Da escassez de pessoas: breve nota sobre PRR e os próximos anos

Para o acesso a pessoas com talento verifica-se um elevado pessimismo. Pessimismo porque pessoas com talento não são, normalmente, fáceis de encontrar.

Em recente conferência, o senhor ministro da Economia e do Mar, a propósito dos desafios com a execução do Plano de Recuperação e Resiliência (PRR), afirmava: “O nosso conhecimento não está refletido nos processos produtivos. Temos de incorporar mais produto nacional, mais inovação, mais conhecimento. Isso é vital para o nosso crescimento. Temos que capturar e reter talento nas empresas. Investir na qualificação das nossas pessoas.”

O impacto deste excerto não está no seu conteúdo, que não é novo, mas sim no contexto temporal em que é apresentado, este sim novo. Em concreto, o contexto do PRR na sua expetativa de desenvolvimento do produto nacional e para o qual é determinante a participação das nossas pessoas, com talento. Um PRR em que os primeiros 13 contratos das Agendas Mobilizadoras para a Inovação Empresarial foram assinados no passado 23 de julho.

Estes 13 fazem parte dos 51 consórcios selecionados, compostos por 1226 entidades, incluindo 933 empresas e 111 entidades do ensino superior. Em modelo de governo inovador, perspetivam-se soluções transformadoras em áreas como a saúde, floresta, energia, aeronáutica, vinho, plásticos, agroalimentar, automóvel, mobilidade, ferrovia e videojogos.

Um PRR com vários desafios, mas um, em particular, que resulta da disponibilidade, ou não, de pessoas com talento: a obrigatória execução até 31 de dezembro de 2025. A uma distância de três anos e meio podemos percecionar suficiente tempo para a execução.

Perceção arriscada ou mesmo errada, se inventariarmos alguns fatores do contexto atual; como por exemplo a disrupção das cadeias de abastecimento, tornando mais moroso ou mesmo inacessível o acesso a equipamentos e materiais necessários à execução; ou, um outro exemplo, a volatilidade e inflação dos preços dos mesmos equipamentos e materiais, tornando previsões de há um ano, momento em que as entidades submeteram as suas candidaturas ao PRR, desfasadas dos preços atuais.

Para estes, as entidades procurarão soluções de cobertura de risco e garantia de acesso.

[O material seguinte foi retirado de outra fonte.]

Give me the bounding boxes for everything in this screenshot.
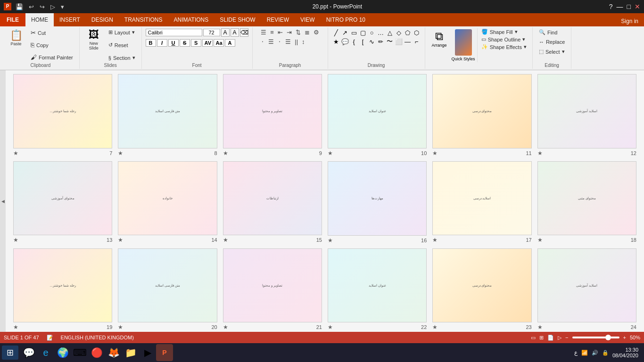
tab-review[interactable]: REVIEW bbox=[261, 13, 295, 26]
slide-sorter-btn[interactable]: ⊞ bbox=[539, 335, 544, 341]
slide-thumb-12[interactable]: اسلاید آموزشی bbox=[537, 74, 636, 148]
taskbar-media[interactable]: ▶ bbox=[139, 344, 156, 361]
shape-line[interactable]: ╱ bbox=[332, 28, 340, 37]
slide-thumb-20[interactable]: متن فارسی اسلاید bbox=[118, 248, 217, 323]
indent-increase-btn[interactable]: ⇥ bbox=[285, 28, 293, 36]
help-btn[interactable]: ? bbox=[609, 3, 613, 10]
slide-thumb-21[interactable]: تصاویر و محتوا bbox=[223, 248, 322, 323]
slide-thumb-22[interactable]: عنوان اسلاید bbox=[328, 248, 427, 323]
qat-dropdown-btn[interactable]: ▾ bbox=[59, 3, 66, 10]
slide-thumb-19[interactable]: رحله شما خوشتر... bbox=[13, 248, 112, 323]
slides-area[interactable]: رحله شما خوشتر... ★ 7 متن فارسی اسلاید ★… bbox=[6, 70, 644, 332]
slide-thumb-10[interactable]: عنوان اسلاید bbox=[328, 74, 427, 148]
taskbar-telegram[interactable]: 💬 bbox=[20, 344, 37, 361]
paste-button[interactable]: 📋 Paste bbox=[6, 28, 26, 48]
shape-hexagon[interactable]: ⬡ bbox=[413, 28, 421, 37]
shape-connector[interactable]: — bbox=[404, 37, 412, 46]
slide-item-20[interactable]: متن فارسی اسلاید ★ 20 bbox=[118, 248, 217, 331]
shape-outline-button[interactable]: ▭ Shape Outline ▾ bbox=[479, 36, 528, 43]
zoom-in-btn[interactable]: + bbox=[623, 335, 626, 340]
font-color-btn[interactable]: A bbox=[225, 39, 235, 47]
save-qat-btn[interactable]: 💾 bbox=[14, 3, 25, 10]
tab-slideshow[interactable]: SLIDE SHOW bbox=[214, 13, 261, 26]
taskbar-ie[interactable]: e bbox=[37, 344, 54, 361]
select-button[interactable]: ⬚ Select ▾ bbox=[537, 48, 567, 56]
slide-item-22[interactable]: عنوان اسلاید ★ 22 bbox=[328, 248, 427, 331]
font-size-increase-btn[interactable]: A bbox=[221, 28, 230, 37]
arrange-button[interactable]: ⧉ Arrange bbox=[429, 28, 450, 49]
zoom-thumb[interactable] bbox=[605, 335, 611, 340]
slide-thumb-23[interactable]: محتوای درسی bbox=[432, 248, 531, 323]
shape-rect[interactable]: ▭ bbox=[350, 28, 358, 37]
shape-fill-button[interactable]: 🪣 Shape Fill ▾ bbox=[479, 28, 528, 35]
new-slide-button[interactable]: 🖼 New Slide bbox=[83, 28, 104, 52]
slide-thumb-18[interactable]: محتوای متنی bbox=[537, 161, 636, 236]
slide-item-24[interactable]: اسلاید آموزشی ★ 24 bbox=[537, 248, 636, 331]
shape-arrow[interactable]: ↗ bbox=[341, 28, 349, 37]
slide-item-13[interactable]: محتوای آموزشی ★ 13 bbox=[13, 161, 112, 244]
bold-btn[interactable]: B bbox=[146, 39, 156, 47]
char-spacing-btn[interactable]: AV bbox=[202, 39, 213, 47]
tab-file[interactable]: FILE bbox=[0, 13, 25, 26]
slide-star-7[interactable]: ★ bbox=[13, 150, 18, 156]
shape-flowchart[interactable]: ⬜ bbox=[395, 37, 403, 46]
slide-star-15[interactable]: ★ bbox=[223, 237, 228, 243]
shape-triangle[interactable]: △ bbox=[386, 28, 394, 37]
slideshow-btn[interactable]: ▷ bbox=[558, 335, 561, 341]
italic-btn[interactable]: I bbox=[157, 39, 167, 47]
text-direction-btn[interactable]: ⇅ bbox=[294, 28, 302, 36]
close-btn[interactable]: ✕ bbox=[635, 3, 640, 10]
numbering-btn[interactable]: ≡ bbox=[269, 28, 275, 36]
zoom-slider[interactable] bbox=[572, 337, 619, 338]
slide-star-13[interactable]: ★ bbox=[13, 237, 18, 243]
tab-view[interactable]: VIEW bbox=[295, 13, 321, 26]
slide-item-12[interactable]: اسلاید آموزشی ★ 12 bbox=[537, 74, 636, 156]
slide-star-18[interactable]: ★ bbox=[537, 237, 543, 243]
change-case-btn[interactable]: Aa bbox=[214, 39, 224, 47]
slide-star-8[interactable]: ★ bbox=[118, 150, 123, 156]
slide-star-9[interactable]: ★ bbox=[223, 150, 228, 156]
shape-rounded-rect[interactable]: ▢ bbox=[359, 28, 367, 37]
slide-item-7[interactable]: رحله شما خوشتر... ★ 7 bbox=[13, 74, 112, 156]
start-button[interactable]: ⊞ bbox=[2, 346, 18, 360]
left-panel-toggle[interactable]: ◀ bbox=[0, 70, 6, 332]
indent-decrease-btn[interactable]: ⇤ bbox=[276, 28, 284, 36]
slide-item-8[interactable]: متن فارسی اسلاید ★ 8 bbox=[118, 74, 217, 156]
slide-item-14[interactable]: خانواده ★ 14 bbox=[118, 161, 217, 244]
slide-thumb-7[interactable]: رحله شما خوشتر... bbox=[13, 74, 112, 148]
slide-thumb-11[interactable]: محتوای درسی bbox=[432, 74, 531, 148]
layout-button[interactable]: ⊞ Layout ▾ bbox=[106, 28, 138, 36]
slide-thumb-16[interactable]: مهارت‌ها bbox=[328, 161, 427, 236]
convert-smartart-btn[interactable]: ⚙ bbox=[312, 28, 321, 36]
slide-item-23[interactable]: محتوای درسی ★ 23 bbox=[432, 248, 531, 331]
taskbar-powerpoint[interactable]: P bbox=[156, 344, 173, 361]
redo-qat-btn[interactable]: ↪ bbox=[38, 3, 46, 10]
slide-star-16[interactable]: ★ bbox=[328, 237, 333, 244]
normal-view-btn[interactable]: ▭ bbox=[531, 335, 536, 341]
taskbar-firefox[interactable]: 🦊 bbox=[105, 344, 122, 361]
slide-star-23[interactable]: ★ bbox=[432, 324, 438, 330]
find-button[interactable]: 🔍 Find bbox=[537, 28, 560, 36]
cut-button[interactable]: ✂ Cut bbox=[28, 28, 75, 37]
slide-item-17[interactable]: اسلاید درسی ★ 17 bbox=[432, 161, 531, 244]
col-spacing-btn[interactable]: || bbox=[293, 38, 299, 46]
slide-item-10[interactable]: عنوان اسلاید ★ 10 bbox=[328, 74, 427, 156]
tab-nitro[interactable]: NITRO PRO 10 bbox=[321, 13, 371, 26]
shape-more[interactable]: … bbox=[377, 28, 385, 37]
shape-effects-button[interactable]: ✨ Shape Effects ▾ bbox=[479, 43, 528, 50]
slide-star-24[interactable]: ★ bbox=[537, 324, 543, 330]
shape-scribble[interactable]: 〜 bbox=[386, 37, 394, 46]
slide-thumb-17[interactable]: اسلاید درسی bbox=[432, 161, 531, 236]
taskbar-keyboard[interactable]: ⌨ bbox=[71, 344, 88, 361]
align-left-btn[interactable]: ⬝ bbox=[259, 38, 266, 46]
justify-btn[interactable]: ☰ bbox=[284, 38, 292, 46]
minimize-btn[interactable]: — bbox=[617, 3, 623, 10]
slide-star-21[interactable]: ★ bbox=[223, 324, 228, 330]
shape-oval[interactable]: ○ bbox=[368, 28, 376, 37]
reading-view-btn[interactable]: 📄 bbox=[547, 335, 554, 341]
slide-thumb-14[interactable]: خانواده bbox=[118, 161, 217, 236]
line-spacing-btn[interactable]: ↕ bbox=[300, 38, 306, 46]
shape-callout[interactable]: 💬 bbox=[341, 37, 349, 46]
slide-thumb-15[interactable]: ارتباطات bbox=[223, 161, 322, 236]
font-name-input[interactable] bbox=[146, 29, 202, 36]
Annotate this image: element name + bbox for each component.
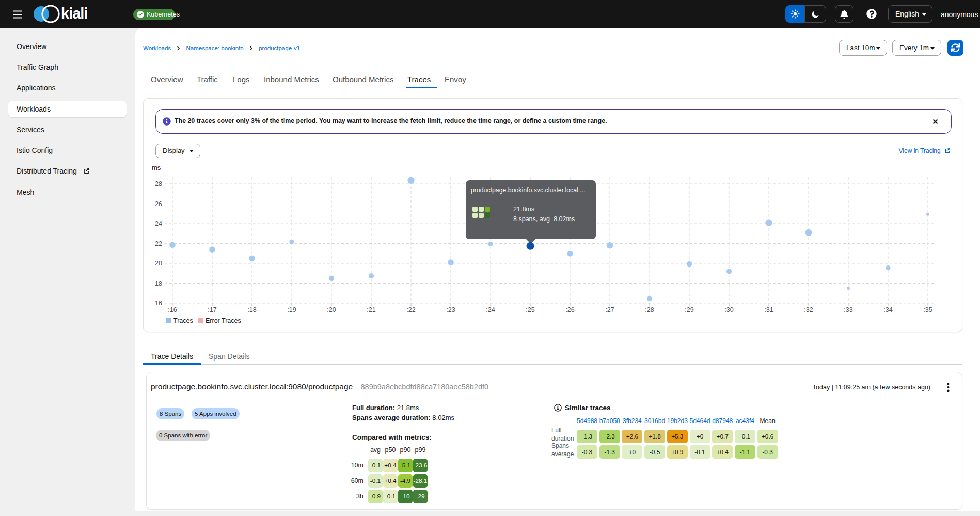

No entanto, para o acesso a pessoas com talento verifica-se um elevado pessimismo. Pessimismo porque pessoas com talento não são, normalmente, fáceis de encontrar. Pessimismo porque pessoas, com ou sem talento, não têm estado disponíveis no contexto atual.

As dificuldades de recrutamento de pessoas já não estão restritas às funções mais procuradas, como o IT ou a área da saúde. Com uma taxa de desemprego ligeiramente abaixo dos 6%, nos últimos meses, crescem o número de empresas e outras entidades a testemunharem falta de pessoas para funções operacionais. É neste contexto de elevada escassez de pessoas que os investimentos relevantes do PRR se perfilam para serem executados até 31 de dezembro de 2025; um contexto ao qual o PRR vem acrescer uma maior exigência.

Exigência não apenas de pessoas para assegurar, numa primeira fase, a montagem de novas unidades de produção ou centros de serviços, mas sobretudo de pessoas, como referia o senhor ministro da Economia e do Mar, que incorporem o seu conhecimento nos produtos e serviços inovadores que as 1226 entidades ambicionam desenvolver e colocar no mercado até 31 de dezembro de 2025. São três anos e meio que nos parecem curtos para tamanho objetivo.